Последнего слова еще ни разу не произносила Таисия, и оно остановило
ее; и в молчании сильнее зашумел ветер в волосах: платок уже давно соскочил
с головы Елены Дмитриевны. Но, подумав, Таисия настойчиво повторила:
— Ну да, кокотка, конечно. Содержанка. У них тоже такие руки, как у
вас. Да если бы вы только могли почувствовать, как я вас ненавижу!
— Я чувствую, Таичка!
— Врете, куда вам. Вот умру, тогда почувствуете, да поздно будет.
— Я постараюсь, — сказала Елена Дмитриевна.
— Что постараетесь?..
— Я постараюсь… Что же мне еще сказать, Таичка?
Таисия засмеялась и, смеясь все громче и зачем-то вскинув обе руки,
пошла вдоль берега, против ветра.
— Куда ты?
Она все смеялась и шла и все выше закидывала руки; потом упала лицом
вниз и, хохоча и плача, стала грызть себе пальцы, вырывать космы волос,
разрывать одежды на груди — новенькую блузочку, сегодня впервые надетую.

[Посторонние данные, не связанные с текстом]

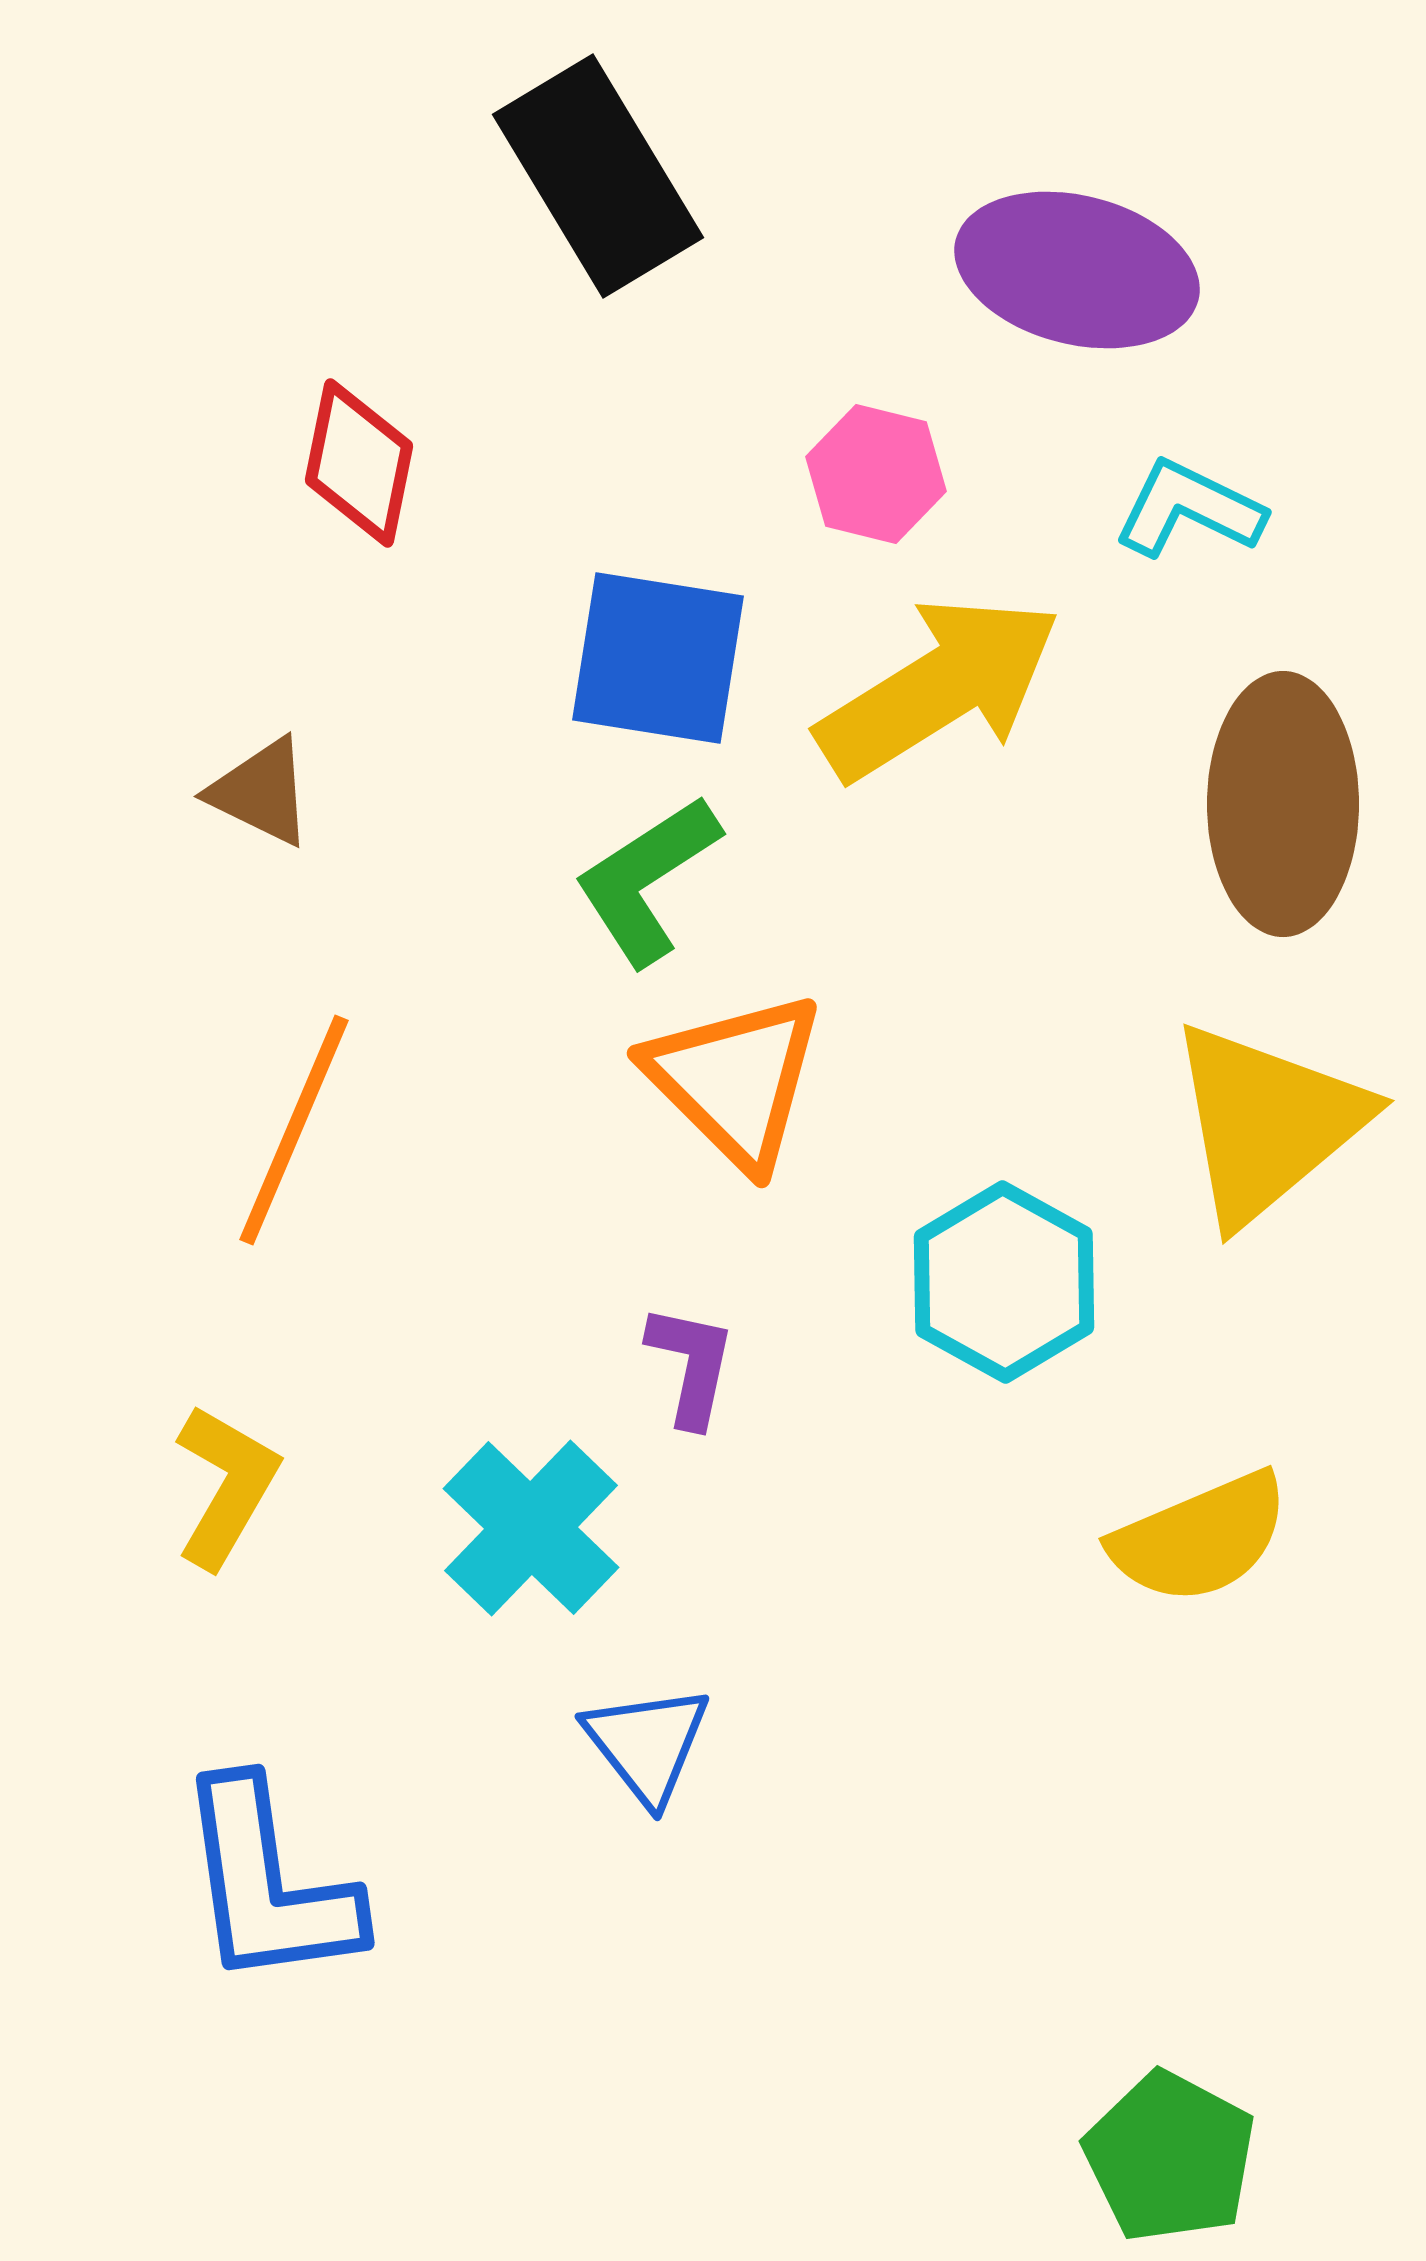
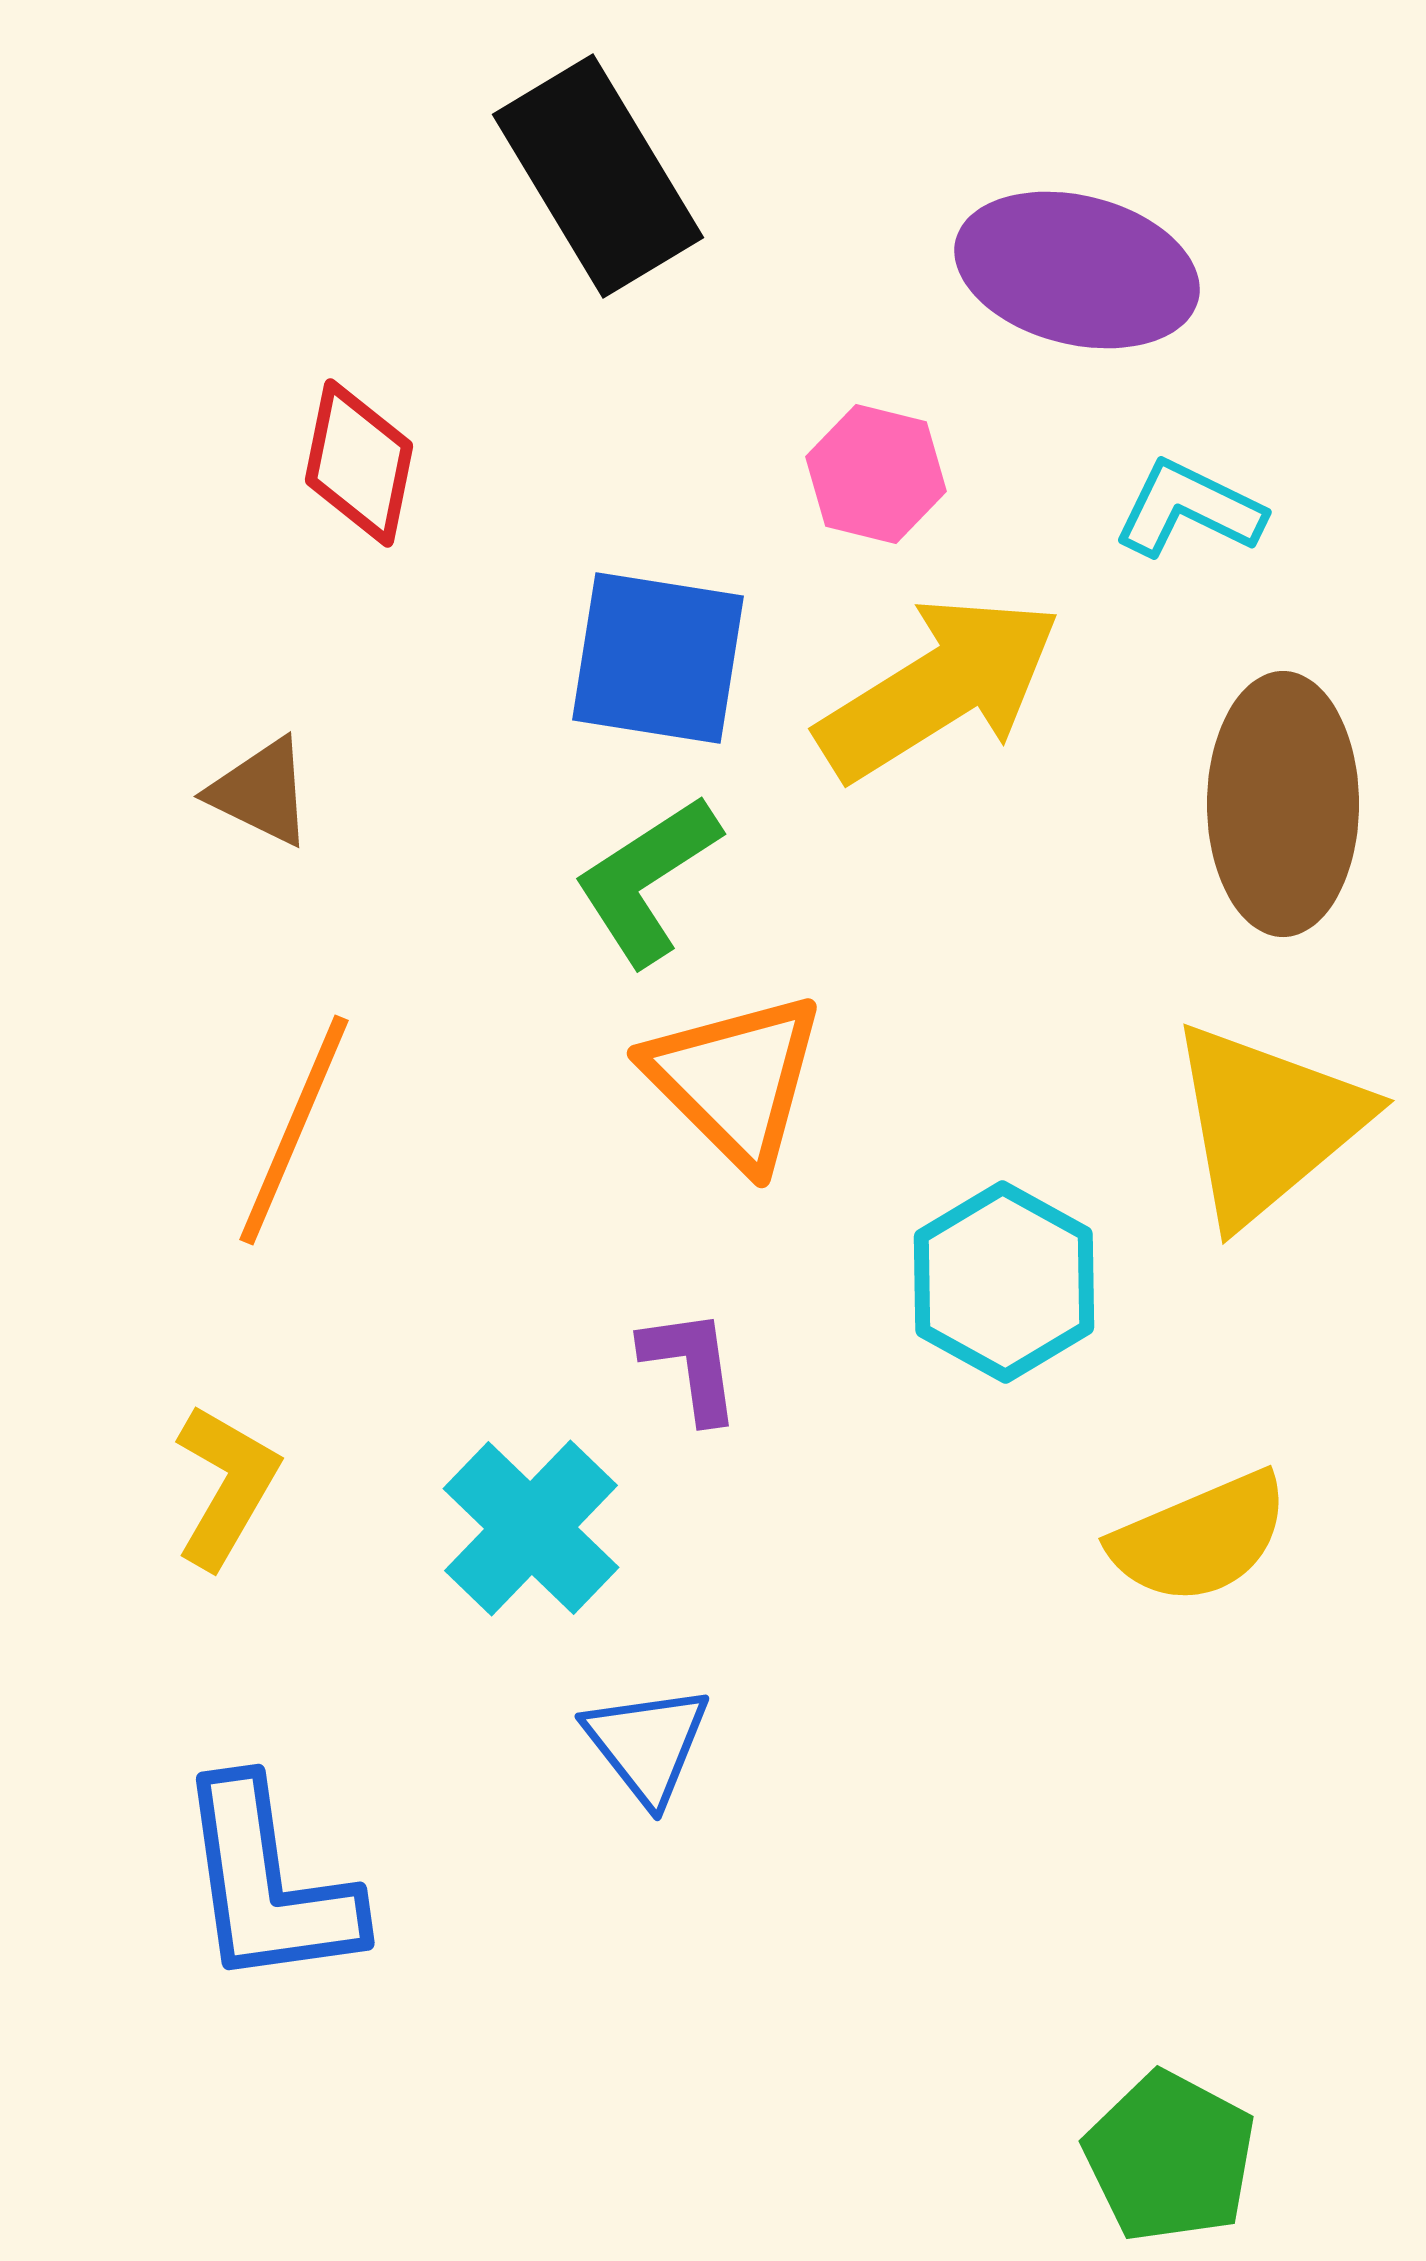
purple L-shape: rotated 20 degrees counterclockwise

А
Елена Дмитриевна беспомощно стояла над нею и, тоже зачем-то подняв обе
руки, беззвучно рыдала в себя, в глубину груди, где тяжко ворочалось, не
справляясь с работой, старое ожиревшее сердце.
— Хочешь, я утоплюсь? — спрашивала она Таисию, но или тих был ее
голос, или море заглушало его своим шумом: Таисия не отвечала и, перестав
биться, лежала как мертвая. Это темное пятно на песке; это маленькое
одинокое тело, мимо которого своим чередом, не замечая его, проходили и
ночь, и широкая буря, и грохот далеких волн, — было ее дочерью, Таисией,
Таичкой.
Громко вскрикнув от укусившей тоски, точно копируя все движения и
поступки дочери, Елена Дмитриевна засмеялась, подняла обе руки и пошла
вдоль берега, против ветра; все шире открывались навстречу подвижной тьме
ее голубые, величественные, безумные глаза. Вероятно, в эти минуты она
сошла с ума, потому что громко начала вызывать из тьмы:
— Полковник! Яков Сергеич!

IV

Недостаток Елены Дмитриевны был в том, что она совершенно не умела
думать и даже не знала, как это делается другими. Говоря, она никогда не
знала вперед, что скажет; умолкая же — либо задремывала с открытыми глазами
и величественным видом, либо продолжала в голове плетение беззвучных слов,
не имеющих ни начала, ни конца. Оттого она и пасьянс так любила.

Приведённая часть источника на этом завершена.